Wednesday, October 10, 2012

Steinsund

Steinsund, 1921.

The Norwegian bark Steinsund vanished in or near the Bermuda Triangle in the first three months of 1921. (Winer, Devil's Triangle, p. 79.)

The winter of 1920–21 was one of the worst on record in the North Atlantic. Winds at times reached hurricane force. There were two particularly furious storms that lasted three days each, from February 6, 1921, and from February 15, 1921.

A number of ships made port only after sustaining serious damage, so it is reasonable to expect other, less lucky ones to have sunken. (The mystics of course always turn this argument on its head and ask why not all ships survive a storm if some did. Surely, it must have been the Martians…)

Winer describes how hurricane-force winds from the Arctic would coat superstructures with ice until ships became so top-heavy they were capsized by the towering waves, with lifeboats and rafts frozen to them so they could not be launched or float free and any survivors in the water freezing to death in mere minutes. (Winer, Devil's Triangle, pp. 79.)

The Steinsund was one of a number of ships claimed by the Bermuda Triangle in late 1920 and early 1921. The record number of vanishing ships aroused suspicions that Russian reds were hijacking ships and sailing them to soviet ports. When government investigators realized how severe the storms had been, investigations ceased.

While most or all of those ships were probably really storm victims, it is of course not impossible that some ships were hijacked by communists. A correspondent of The Washington Post saw several ships with their names painted out in Vladivostok. (Group, p. 36.) However, I tend to think those may very well have been Russian ships that had their tsarist names painted out, pending renaming with, uh, "good socialist/communist" names.

Finally, those ships not sunk by storms may be victims of insurance fraud.

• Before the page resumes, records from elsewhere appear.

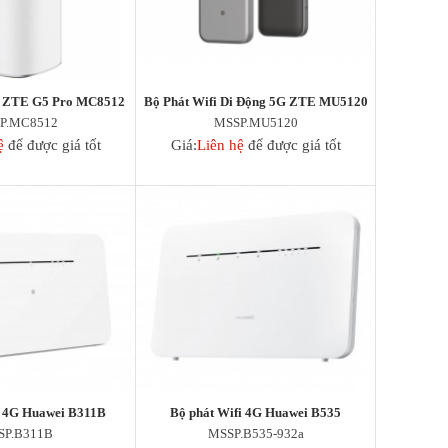
G ZTE G5 Pro MC8512
Bộ Phát Wifi Di Động 5G ZTE MU5120
P.MC8512
MSSP.MU5120
ệ
để được giá tốt
Giá:
Liên hệ
để được giá tốt
i 4G Huawei B311B
Bộ phát Wifi 4G Huawei B535
SP.B311B
MSSP.B535-932a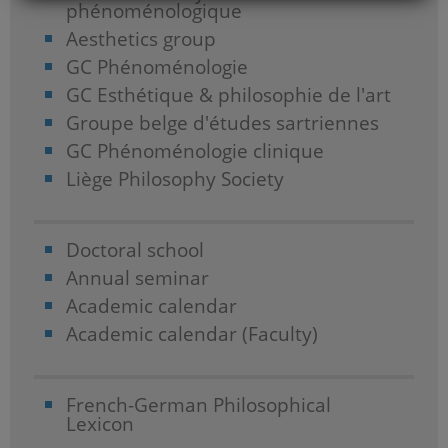
phénoménologique
Aesthetics group
GC Phénoménologie
GC Esthétique & philosophie de l'art
Groupe belge d'études sartriennes
GC Phénoménologie clinique
Liège Philosophy Society
Doctoral school
Annual seminar
Academic calendar
Academic calendar (Faculty)
French-German Philosophical
Lexicon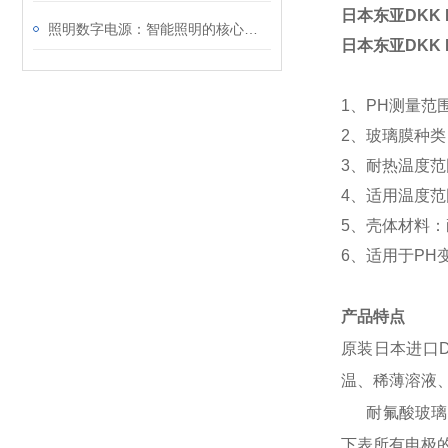
日本东亚DKK 
照明数字电源：智能照明的核心驱动力
日本东亚DKK 
1、PH测量范围：
2、玻璃膜种
3、耐热温度范围
4、适用温度范围
5、壳体材料：
6、适用于PH变送
产品特点
原装日本进口D
温、稀薄溶液
耐氟酸玻璃膜可
下表所有电极的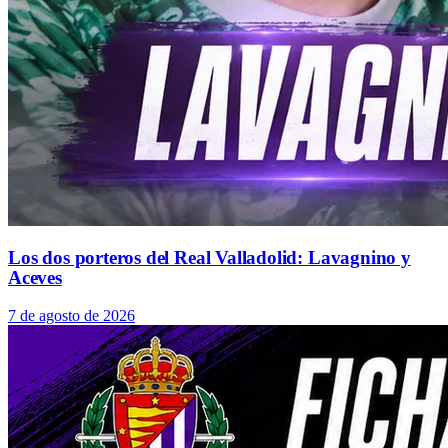
Los dos porteros del Real Valladolid: Lavagnino y
Aceves
7 de agosto de 2026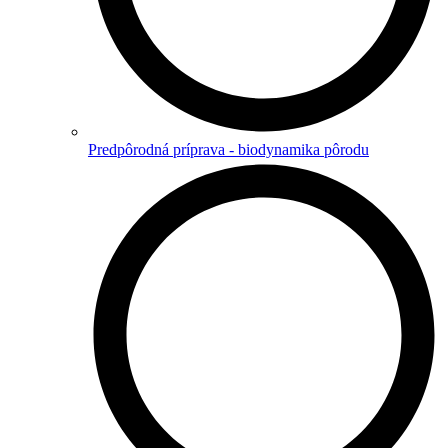
Predpôrodná príprava - biodynamika pôrodu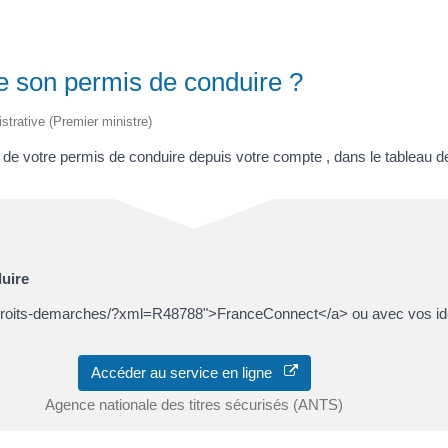
e son permis de conduire ?
istrative (Premier ministre)
n de votre permis de conduire depuis votre compte , dans le tableau
uire
/droits-demarches/?xml=R48788">FranceConnect</a> ou avec vos ident
Accéder au service en ligne
Agence nationale des titres sécurisés (ANTS)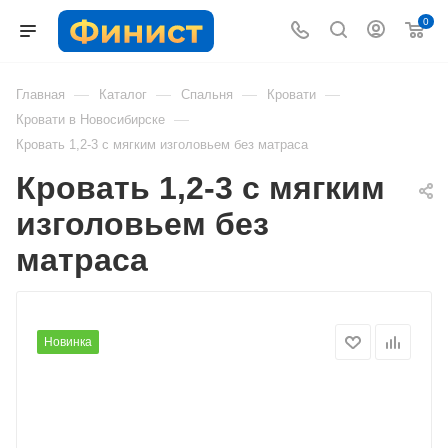
0
—
—
—
—
Главная
Каталог
Спальня
Кровати
—
Кровати в Новосибирске
Кровать 1,2-3 с мягким изголовьем без матраса
Кровать 1,2-3 с мягким
изголовьем без
матраса
Новинка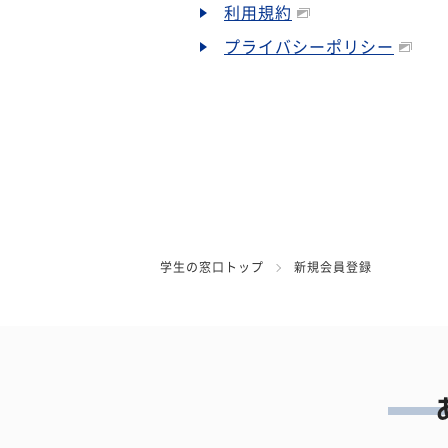
利用規約
プライバシーポリシー
学生の窓口トップ
新規会員登録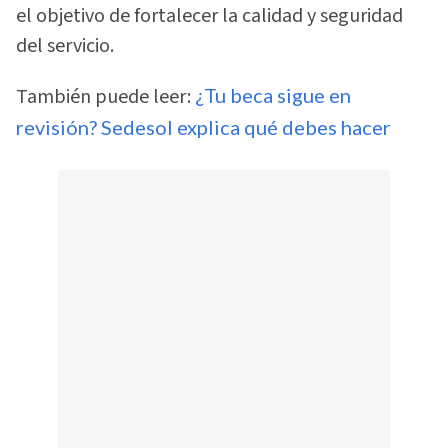
el objetivo de fortalecer la calidad y seguridad
del servicio.
También puede leer:
¿Tu beca sigue en
revisión? Sedesol explica qué debes hacer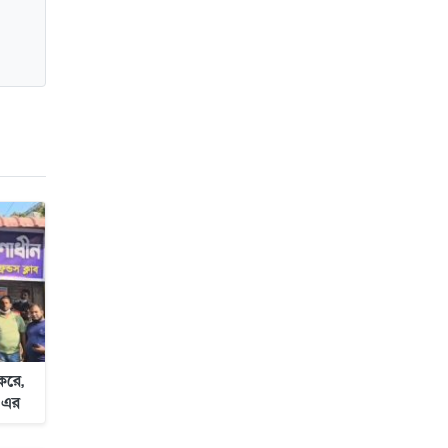
জাবাল-ই-নূর মডেল মাদ্রাসায় ১২তম
বার্ষিক পুরস্কার বিতরণ ও বালিকা
ক্যাম্পাসের শুভ উদ্বোধন
করে,
ব এর
ণ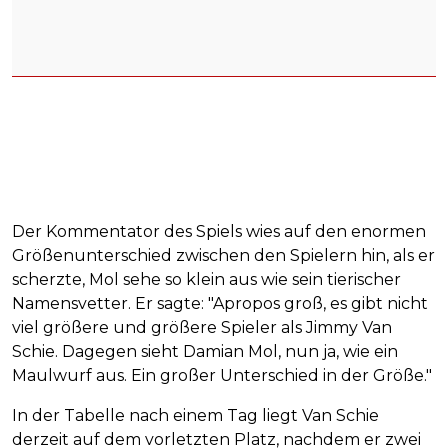
Der Kommentator des Spiels wies auf den enormen
Größenunterschied zwischen den Spielern hin, als er
scherzte, Mol sehe so klein aus wie sein tierischer
Namensvetter. Er sagte: "Apropos groß, es gibt nicht
viel größere und größere Spieler als Jimmy Van
Schie. Dagegen sieht Damian Mol, nun ja, wie ein
Maulwurf aus. Ein großer Unterschied in der Größe."
In der Tabelle nach einem Tag liegt Van Schie
derzeit auf dem vorletzten Platz, nachdem er zwei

"The commercial morality of the world seems to have been markedly lowered as a result of the war," said one underwriter today, when asked for an explanation of the situation. "The demand for bottoms after the armistice raised shipping to unprecedented values. Insurance valuations increased correspondingly. Then the slump came and values were lowered and owners faced tremendous losses, but insurance policies continued at an artificially high mark. What we term 'moral risk' naturally increased and sinkings began. That is our notion how it all came about." ("Suggests Storms Sank Lost Mystery Ships," The New York Times, June 24, 1921.)